Ponho-a num frasco, para não se

oxidar […]

Estes são os primeiros versos do poema “Astronomia” de Nuno Júdice.

A estrela é o que ilumina a poesia, o que ilumina os sonhos, o que ilumina a vida.

E brilha mais intensamente dentro de nós no início de um projecto.

A marca Frasco de Memórias está a crescer.

Depois de horas a apanhar fruta, outras a apanhar amoras silvestres, meses de experiências ambrosíacas, e de lanches faustosos, com muitos frascos doces e coloridos, estamos a preparar a abertura da loja online.
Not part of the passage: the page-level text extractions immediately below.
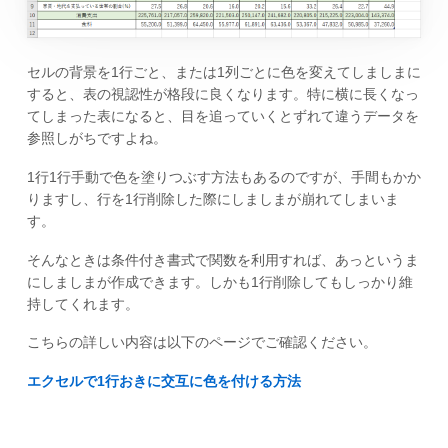
セルの背景を1行ごと、または1列ごとに色を変えてしましまに
すると、表の視認性が格段に良くなります。特に横に長くなっ
てしまった表になると、目を追っていくとずれて違うデータを
参照しがちですよね。
1行1行手動で色を塗りつぶす方法もあるのですが、手間もかか
りますし、行を1行削除した際にしましまが崩れてしまいま
す。
そんなときは条件付き書式で関数を利用すれば、あっというま
にしましまが作成できます。しかも1行削除してもしっかり維
持してくれます。
こちらの詳しい内容は以下のページでご確認ください。
エクセルで1行おきに交互に色を付ける方法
Pedimos ao Sérgio Azenha que fotografasse os Frascos de Memórias.

O Sérgio é um fotógrafo talentoso, generoso, sensível e subtil.

E vê o outro,  vê as imagens que nós temos cá dentro guardadas e consegue tirá-las do caos em que as encontra.

No “Fugas” do Público deste Sábado, vimos Marrocos pelos olhos do Sérgio.

Fugiu aos estereótipos e mostrou o que eu nunca tinha pensado ver em Marrocos: este azul!

Com a sensibilidade e a subtileza de que já falei.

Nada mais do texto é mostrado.